BEGIN Exercise materials

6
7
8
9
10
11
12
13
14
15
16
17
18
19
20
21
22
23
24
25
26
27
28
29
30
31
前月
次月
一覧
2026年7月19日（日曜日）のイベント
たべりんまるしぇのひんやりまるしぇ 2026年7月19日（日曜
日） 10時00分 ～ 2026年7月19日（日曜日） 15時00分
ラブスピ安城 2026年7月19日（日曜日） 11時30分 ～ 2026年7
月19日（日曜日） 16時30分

END Exercise materials
BEGIN Exercise materials

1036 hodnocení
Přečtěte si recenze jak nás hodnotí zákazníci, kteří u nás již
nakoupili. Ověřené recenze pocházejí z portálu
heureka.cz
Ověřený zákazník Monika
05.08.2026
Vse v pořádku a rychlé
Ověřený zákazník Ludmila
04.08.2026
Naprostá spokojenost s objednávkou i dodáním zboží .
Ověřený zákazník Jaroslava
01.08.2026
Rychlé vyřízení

END Exercise materials

■ What needs to be done
Return solely the number of lines in the data that include the word "recenze".

■ Exercise result
2